My configuration is an i7 Dual Core Processor with 8 GB RAM and 1TB HDD on Windows 7.

I have researched on the following

  1. Data.table/FF/SQL Lite packages with R (unwieldy syntax)
  2. Python with Pandas (not tried as I believe it is also in memory)
  3. Tried smart sampling with R to reduce dataset size but faced issues
  4. Hiring an Amazon Instance with Free RAM (good idea but how do I transfer data from laptop to server, too expensive)
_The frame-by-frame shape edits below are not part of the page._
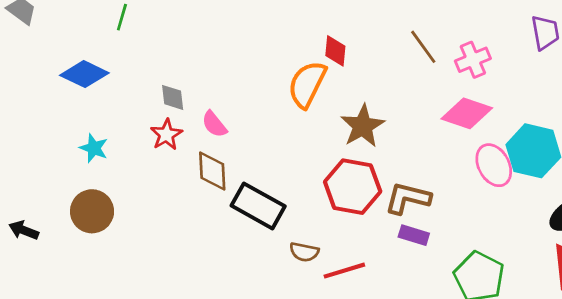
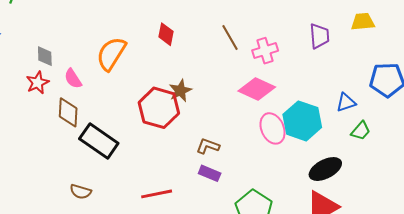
orange semicircle: (307, 84) -> (111, 54), moved
brown star: (363, 126) -> (180, 91), size x0.7
red hexagon: (353, 187) -> (159, 108), moved
brown L-shape: (408, 198) -> (208, 146), size x0.7
brown semicircle: (304, 252) -> (81, 192), moved

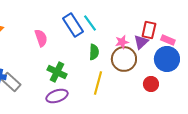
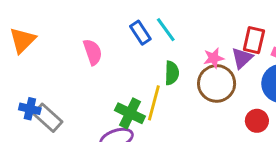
blue rectangle: (73, 25) -> (140, 33), size x0.7
green cross: (57, 72) -> (130, 113), moved
yellow line: (98, 83) -> (154, 103), moved

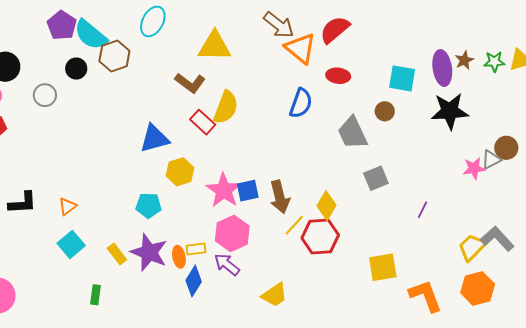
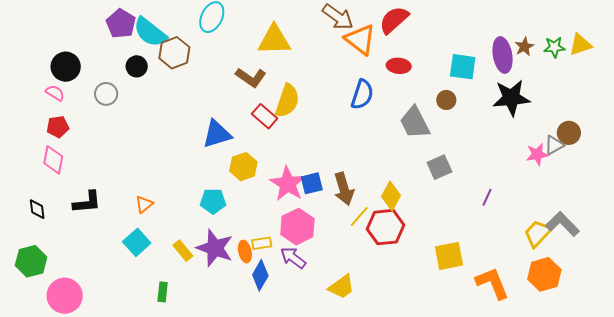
orange triangle: (68, 206) -> (144, 204), moved

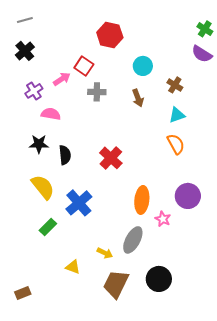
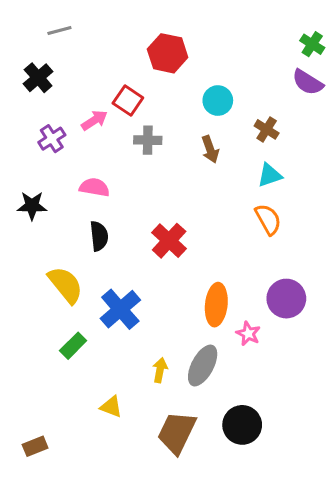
gray line: (25, 20) -> (59, 30), moved
pink semicircle: (51, 114) -> (94, 187), moved
black star: (39, 144) -> (32, 206), moved
yellow arrow: (105, 253) -> (160, 370), moved, turned -105

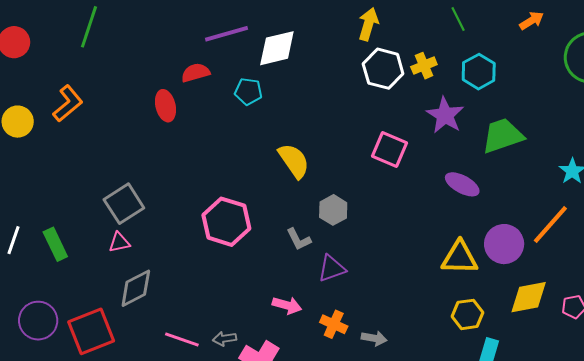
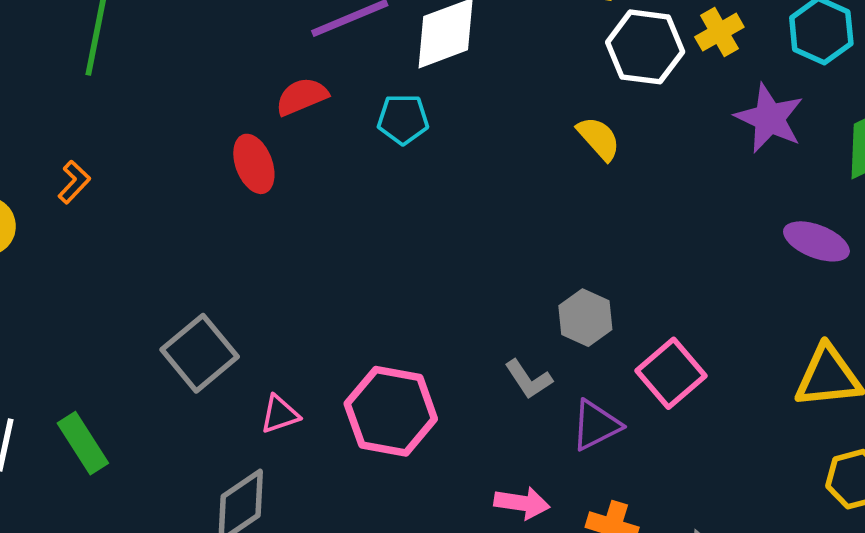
orange L-shape: (68, 104) -> (74, 182), size x0.6
pink square: (389, 149) -> (671, 373), moved, turned 33
yellow semicircle: (294, 161) -> (599, 138), moved, size x0.7
pink hexagon: (226, 222) -> (391, 411), moved
pink triangle: (119, 242) -> (280, 414), moved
These do not seem to fit the requirements, I need something that

  1. Is open source and free
  2. Has a consistent and sensible syntax and documentation
  3. Has a good library of algorithms especially random forest, logistic regression and clustering
  4. Works on an out of memory basis i.e. on the hard disk so it can handle the data sizes of 10GB +

I’ve heard about Vowpal Wabbit, but no idea about how to go about learning it, it’s list of algorithms etc…
Also, are there any other out of memory tools that work well

Please help, it’s a little urgent



Apache Spark is probably your best bet. Moderately easy to use and can handle larger than memory datasets automatically: Beginners Guide: Apache Spark Machine Learning Scenario With A Large Input Dataset. It also has wrappers for R and Python, so no need to learn some new language syntax on top of Spark.

Another alternative is to use learning methods that can learn incrementally. In this case, sklearn can solve your problem: Scikit-learn: Strategies to scale computationally

And I really recommend using a cluster. Even if the methods above enable training on large datasets, it will be painfully slow. If you have the time to train a model with data on the HDD, you probably have the time to upload the data to a cloud cluster. gcloud offers a 60 day trial with $300 of credit that you can use to run 8-core VMs with 50GB of RAM.